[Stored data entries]
================================
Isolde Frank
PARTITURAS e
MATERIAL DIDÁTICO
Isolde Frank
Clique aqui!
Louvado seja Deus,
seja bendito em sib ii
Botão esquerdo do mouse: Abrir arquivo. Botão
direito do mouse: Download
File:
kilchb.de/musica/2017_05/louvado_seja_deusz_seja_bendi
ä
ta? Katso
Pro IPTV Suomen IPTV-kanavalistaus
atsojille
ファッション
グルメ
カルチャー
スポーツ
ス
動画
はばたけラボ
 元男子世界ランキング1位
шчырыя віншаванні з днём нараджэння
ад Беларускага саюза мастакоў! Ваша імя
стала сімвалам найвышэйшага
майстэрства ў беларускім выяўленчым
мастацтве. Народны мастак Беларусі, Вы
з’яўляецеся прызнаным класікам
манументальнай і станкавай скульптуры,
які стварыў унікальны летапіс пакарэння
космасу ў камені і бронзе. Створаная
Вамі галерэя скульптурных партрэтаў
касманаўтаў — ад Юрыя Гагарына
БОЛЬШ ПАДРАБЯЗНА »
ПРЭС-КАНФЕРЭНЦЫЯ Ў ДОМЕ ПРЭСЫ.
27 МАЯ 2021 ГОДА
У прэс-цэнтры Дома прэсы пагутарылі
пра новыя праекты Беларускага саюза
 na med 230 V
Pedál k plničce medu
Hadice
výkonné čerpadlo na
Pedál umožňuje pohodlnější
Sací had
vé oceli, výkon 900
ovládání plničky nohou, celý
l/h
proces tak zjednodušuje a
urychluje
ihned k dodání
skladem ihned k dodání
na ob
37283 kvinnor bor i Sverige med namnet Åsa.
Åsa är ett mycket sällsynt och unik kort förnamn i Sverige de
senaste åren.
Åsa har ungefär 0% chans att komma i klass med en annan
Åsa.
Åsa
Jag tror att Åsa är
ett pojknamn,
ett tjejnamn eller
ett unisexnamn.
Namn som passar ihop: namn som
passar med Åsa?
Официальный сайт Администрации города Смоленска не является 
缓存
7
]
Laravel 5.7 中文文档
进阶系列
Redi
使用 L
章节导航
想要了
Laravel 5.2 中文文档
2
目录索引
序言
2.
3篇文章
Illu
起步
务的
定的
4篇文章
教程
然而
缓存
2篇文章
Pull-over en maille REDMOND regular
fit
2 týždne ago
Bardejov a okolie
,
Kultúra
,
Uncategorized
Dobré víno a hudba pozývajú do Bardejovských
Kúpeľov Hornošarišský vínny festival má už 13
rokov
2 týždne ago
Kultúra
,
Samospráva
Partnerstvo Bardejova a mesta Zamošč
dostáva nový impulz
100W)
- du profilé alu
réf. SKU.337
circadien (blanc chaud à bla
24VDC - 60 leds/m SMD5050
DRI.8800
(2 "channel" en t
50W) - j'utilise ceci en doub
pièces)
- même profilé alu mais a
================================
§ What the task asks
Counting the line that contains "Partnerstvo Bardejova a mesta Zamošč" as the first, copy exactly every line through the end of the records, and nothing else.

§ Answer for this exercise
Partnerstvo Bardejova a mesta Zamošč
dostáva nový impulz
100W)
- du profilé alu
réf. SKU.337
circadien (blanc chaud à bla
24VDC - 60 leds/m SMD5050
DRI.8800
(2 "channel" en t
50W) - j'utilise ceci en doub
pièces)
- même profilé alu mais a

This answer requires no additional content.